Paradójicamente, esas mismas posturas opuestas, supieron unirse, aunque nadie pareciera darse cuenta en situaciones que, sin manifestarlas, fueron de un encuentro no declamado pero sí ejercido. Como que me unió una amistad del recordado obispo, monseñor Jorge Mayer; como que hoy, como siempre, sigo ligado, entrañablemente, a la querida parroquia Santa Teresita del Niño Jesús, en la que esporádica pero buenamente me confieren el honor de ser lector; y como que, a través de toda la vida, he estado unido en espíritu al viejo y querido Colegio Don Bosco, como oratoriano de chico; como alumnos después; como exalumno; como padre de alumnos; y como abuelo de Renata ahora.
Hay muchas "estampas" más: una, la veneración por las tías (sus hermanas), en cuya casa pasé muchas horas de mi vida de chico; y seguí frecuentando hasta que todas ellas se fueran a gozar de la vida eterna. Una de ellas (Yuya), que me recibía cada vez en la puerta de Terrada 74, esperó para morirse, que llegara a abrazarla, al retorno de mis cotidianas idas a Médanos, un 10 de abril, vísperas de su cumpleaños, hace muchísimos años.
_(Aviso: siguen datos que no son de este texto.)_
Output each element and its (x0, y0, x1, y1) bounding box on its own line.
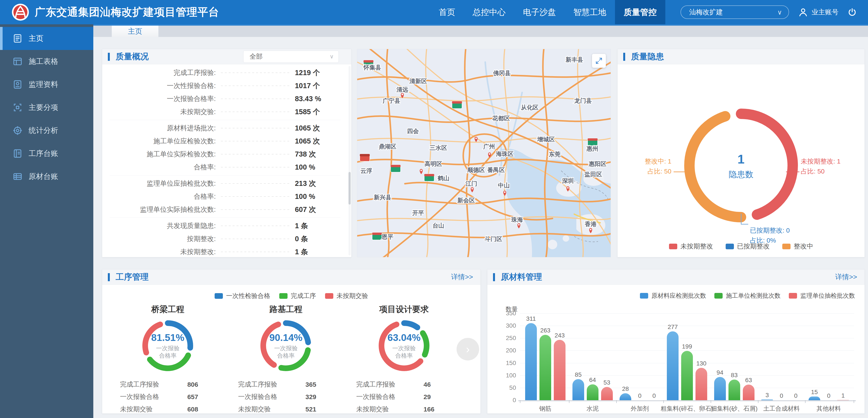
process-stat-row: 未按期交验608 (120, 403, 215, 415)
legend-swatch (215, 293, 223, 299)
group-tick (616, 400, 617, 403)
sidebar-item-原材台账[interactable]: 原材台账 (0, 165, 93, 188)
gridline (520, 326, 854, 326)
quality-hazard-title: 质量隐患 (631, 51, 664, 62)
process-chart-title: 桥梁工程 (151, 304, 184, 315)
bar-value-label: 0 (827, 392, 831, 399)
project-select-value: 汕梅改扩建 (689, 8, 723, 17)
bar-施工单位检测批次数 (728, 380, 740, 400)
bar-value-label: 277 (668, 324, 678, 330)
nav-item-总控中心[interactable]: 总控中心 (464, 0, 514, 24)
sidebar-item-label: 统计分析 (29, 125, 58, 136)
materials-detail-link[interactable]: 详情>> (835, 272, 865, 282)
overview-filter-value: 全部 (250, 52, 262, 61)
process-stat-row: 未按期交验166 (356, 403, 452, 415)
callout-name: 已按期整改: 0 (750, 226, 790, 235)
process-stats: 完成工序报验365一次报验合格329未按期交验521 (238, 378, 334, 415)
sidebar-item-施工表格[interactable]: 施工表格 (0, 50, 93, 73)
overview-row-label: 按期整改: (110, 234, 216, 243)
group-tick (805, 400, 806, 403)
region-map[interactable]: 怀集县清新区佛冈县新丰县龙门县广宁县清远从化区花都区增城区四会三水区广州鼎湖区惠… (357, 49, 611, 257)
legend-swatch (325, 293, 333, 299)
legend-item-施工单位检测批次数: 施工单位检测批次数 (714, 292, 780, 300)
gridline (520, 338, 854, 338)
stat-value: 608 (187, 406, 198, 413)
bar-value-label: 0 (780, 392, 783, 399)
chevron-down-icon: ∨ (777, 8, 782, 16)
overview-row-label: 完成工序报验: (110, 68, 216, 77)
nav-item-质量管控[interactable]: 质量管控 (615, 0, 665, 24)
bar-value-label: 130 (696, 360, 707, 367)
process-chart-title: 项目设计要求 (379, 304, 429, 315)
overview-filter-select[interactable]: 全部 ∨ (243, 51, 339, 63)
process-chart-桥梁工程: 桥梁工程81.51%一次报验合格率完成工序报验806一次报验合格657未按期交验… (109, 302, 227, 413)
bar-value-label: 63 (745, 377, 752, 384)
overview-row: 施工单位应检验次数:1065 次 (110, 135, 340, 148)
sidebar-item-监理资料[interactable]: 监理资料 (0, 73, 93, 96)
sidebar-item-统计分析[interactable]: 统计分析 (0, 119, 93, 142)
process-detail-link[interactable]: 详情>> (451, 272, 480, 282)
stat-value: 806 (187, 381, 198, 388)
map-place-label: 清远 (396, 86, 408, 93)
overview-row-value: 1 条 (295, 221, 340, 231)
raw-materials-panel: 原材料管理 详情>> 原材料应检测批次数施工单位检测批次数监理单位抽检批次数 数… (487, 269, 865, 414)
leader-line (221, 72, 290, 73)
overview-scrollbar-thumb[interactable] (348, 172, 351, 205)
nav-item-首页[interactable]: 首页 (430, 0, 464, 24)
process-chart-项目设计要求: 项目设计要求63.04%一次报验合格率完成工序报验46一次报验合格29未按期交验… (345, 302, 463, 413)
logout-button[interactable] (847, 8, 857, 17)
quality-overview-header: 质量概况 全部 ∨ (102, 49, 351, 64)
tab-home[interactable]: 主页 (112, 26, 158, 37)
map-place-label: 顺德区 (467, 167, 485, 173)
pass-rate-label: 一次报验合格率 (392, 345, 416, 359)
process-stat-row: 完成工序报验806 (120, 378, 215, 391)
overview-row: 监理单位应抽检批次数:213 次 (110, 177, 340, 190)
group-tick (569, 400, 569, 403)
overview-scrollbar (348, 66, 351, 256)
process-stat-row: 完成工序报验46 (356, 378, 452, 391)
map-place-label: 三水区 (430, 145, 447, 151)
callout-elbow (741, 214, 748, 225)
bar-原材料应检测批次数 (714, 377, 726, 400)
process-legend: 一次性检验合格完成工序未按期交验 (102, 292, 480, 300)
map-place-label: 高明区 (425, 161, 442, 167)
bar-原材料应检测批次数 (620, 393, 631, 400)
chevron-down-icon: ∨ (330, 53, 334, 60)
user-icon (798, 7, 808, 17)
legend-label: 整改中 (794, 242, 813, 251)
materials-ledger-icon (12, 172, 23, 182)
map-expand-button[interactable] (592, 54, 606, 68)
carousel-next-button[interactable]: › (457, 338, 479, 360)
map-place-label: 深圳 (562, 178, 574, 184)
project-select[interactable]: 汕梅改扩建 ∨ (681, 5, 789, 19)
bar-value-label: 311 (526, 315, 536, 322)
highway-shield-icon (360, 154, 370, 161)
x-category-label: 细集料(砂、石屑) (711, 405, 757, 413)
stat-label: 一次报验合格 (120, 392, 187, 401)
sidebar-item-主页[interactable]: 主页 (0, 27, 93, 50)
leader-line (221, 154, 290, 154)
app-title: 广东交通集团汕梅改扩建项目管理平台 (35, 5, 219, 19)
overview-row-label: 合格率: (110, 192, 216, 201)
overview-row-label: 原材料进场批次: (110, 124, 216, 133)
account-menu[interactable]: 业主账号 (798, 7, 838, 17)
sidebar-item-主要分项[interactable]: 主要分项 (0, 96, 93, 119)
bar-value-label: 94 (716, 369, 723, 376)
nav-item-电子沙盘[interactable]: 电子沙盘 (514, 0, 565, 24)
leader-line (221, 167, 290, 168)
sidebar-item-label: 工序台账 (29, 149, 58, 158)
overview-row-value: 100 % (295, 192, 340, 201)
donut-center: 90.14%一次报验合格率 (257, 318, 314, 374)
overview-row-value: 1017 个 (295, 81, 340, 91)
highway-shield-icon (424, 174, 434, 181)
nav-item-智慧工地[interactable]: 智慧工地 (565, 0, 615, 24)
overview-row-value: 213 次 (295, 179, 340, 188)
overview-group: 原材料进场批次:1065 次施工单位应检验次数:1065 次施工单位实际检验次数… (110, 120, 340, 175)
sidebar-item-工序台账[interactable]: 工序台账 (0, 142, 93, 165)
process-chart-路基工程: 路基工程90.14%一次报验合格率完成工序报验365一次报验合格329未按期交验… (227, 302, 345, 413)
leader-line (221, 128, 290, 128)
legend-swatch (279, 293, 287, 299)
group-tick (663, 400, 664, 403)
map-place-label: 新兴县 (374, 194, 392, 201)
stat-label: 未按期交验 (238, 405, 305, 414)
Hay muchas más, pero no alcanzarían todos los sitios para evocarlas; aunque una sí, merece que la rescate y es que todavía hoy, me identifican con El Bosque (claro, Barracas Central), el club del barrio al que le dedicó, él, muchas horas de su vida. Sigo siendo, aunque resulte impropio decirlo, fanático, como lo soy de Olimpo, a cuyo estadio empecé a ir de la mano del tío Lalo, su hermano menor, cuando yo sólo tenía apenas 7 años.
Por algo será, en definitiva, que aún desde la visión menos imparcial de la vida misma en su conjunto, haya querido escribir esto que es sólo un pobrísimo complemento de esa página de oro escrita por Eduardo. No podía haber una ocasión mejor.